When it goes out into the world, no-one can tell the difference.

Available in print and ebook.

SFF, Short stories

Year’s Best SF&F 2019

I have a new story out! Except technically not really new – it’s a reprint. Now I’ve had reprints published before, and it’s always very exciting. (It’s amazing enough when a story sells once, let alone again.) This reprint, though… this one is special.

The first reason it’s special is because it’s the first time I’ve managed to crack this particular market. Getting a story into The Year’s Best Science Fiction & Fantasy has been on my writing bucket list for a long time. And of course there’s never any guarantee that an author will sell to any particular market, but let’s face it: there were a lot of absolutely excellent short speculative stories published last year. Choosing what would get into a single anthology must have been enormously difficult, so I was delighted when Rich Horton selected “The Temporary Suicides of Goldfish” for inclusion here. That story, by the way, was originally published by Kaleidotrope.

The second reason it’s special is because of who else is in the anthology. I was lucky enough to attend Clarion West 2016, and one of my classmates, Cadwell Turnbull, also has a story in here. Very happy to be sharing a table of contents with him! We were both very excited… and even more so because in that table of contents was none other than Ursula Le Guin. Reader, I had to take a moment. There is Ursula Le Guin with her final story, published I believe in the Paris Review of all places, and here’s me, in the same book, wittering on about reincarnated goldfish, in what must be one of the most frivolous stories known to man.

Don’t get me wrong. I’m amazed and grateful… but I also had to pinch myself. A lot.

Horror, Papers

Moonlight and Silver Bullets

I have a new academic chapter out! “Moonlight and Silver Bullets: Twentieth Century Racial Purity in Werewolf Films” has been published in All Around Monstrous: Monster Media in Their Historical Contexts, edited by Verena Bernardi and Frank Jacob. It’s out from Vernon Press now.

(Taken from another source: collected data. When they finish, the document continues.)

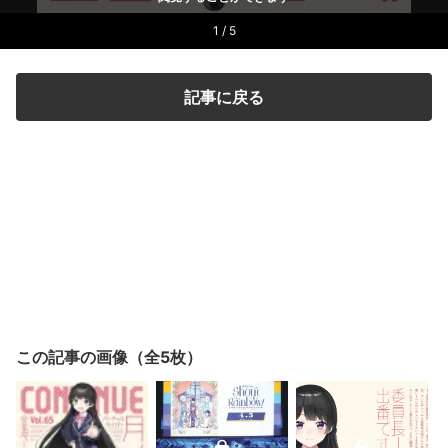
1 / 5
記事に戻る
この記事の画像（全5枚）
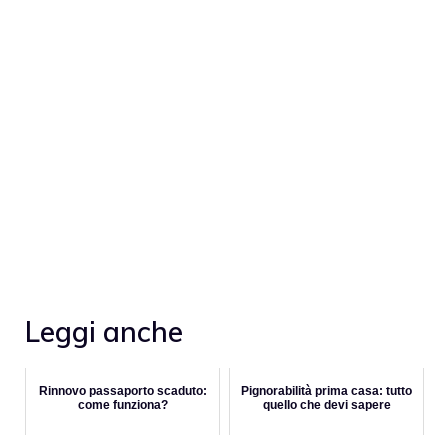
Leggi anche
Rinnovo passaporto scaduto:
Pignorabilità prima casa: tutto
come funziona?
quello che devi sapere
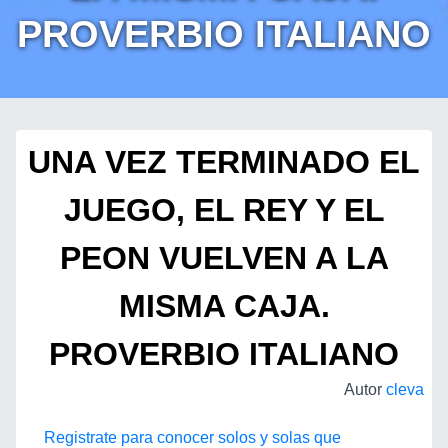
PROVERBIO ITALIANO
UNA VEZ TERMINADO EL
JUEGO, EL REY Y EL
PEON VUELVEN A LA
MISMA CAJA.
PROVERBIO ITALIANO
Autor
cleva
Registrate para conocer solos y solas que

I love werewolf films. It’s a good thing I do, because there are a lot of them. Over 300 at last count – the first one dating from as early as 1913. But here’s the thing: go out into the street and accost ten random strangers. Ask them first how they would recognise a werewolf. Then ask them what kills a werewolf. Odds are, you’ll get the same answers from all ten people. Werewolves turn at the full moon, and they can be killed with a silver bullet.

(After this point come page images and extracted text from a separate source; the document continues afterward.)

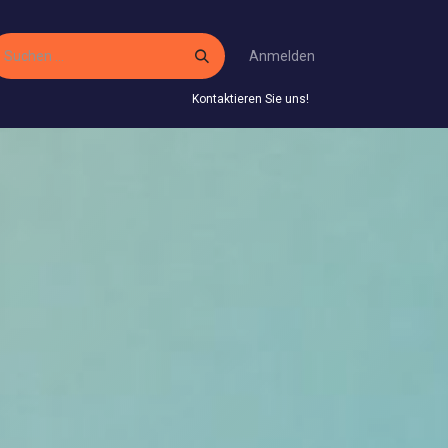
Anmelden
Kontaktieren Sie uns!
 Service
Gestaltungsservice
Infos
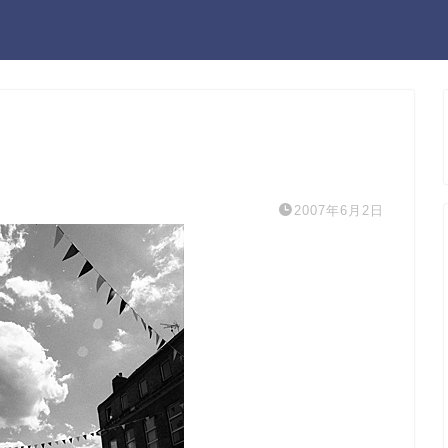
2007年6月2日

Yet if you go back and look at werewolf mythology – and it’s been around for thousands of years – you’ll find that silver and moonlight make up tiny fractions of that mythology. Seriously, they may as well be footnotes they’re that minor in the scheme of things. So why have these minor elements of the myth come to be so widely held? Well, go back to the werewolf films and see when things begin to change. Up until the period around WW2, there’s a lot more variation in imagery. Enter The Wolf Man in 1941, and suddenly things begin to coalesce. Not all at once, but that’s the turning point. It could be that this was just a great film that made a lasting impact. But WW2, sadly, was also a time when eugenics began to rear its ugly head, specifically with regard to the nasty spectre of racial purity. And quite apart from werewolves, both moonlight and silver have long associations with purity. How do you recognise a werewolf? His mixed and beastly nature shows under pure light. How do you kill a werewolf? Hit him with a purity bullet, and it might kill him, but his dead body will turn back to its uncontaminated human form.

It’s very very nasty, and it may well be unconscious on the part of film makers and consumers, but the correlation – especially in the context of the times – is there.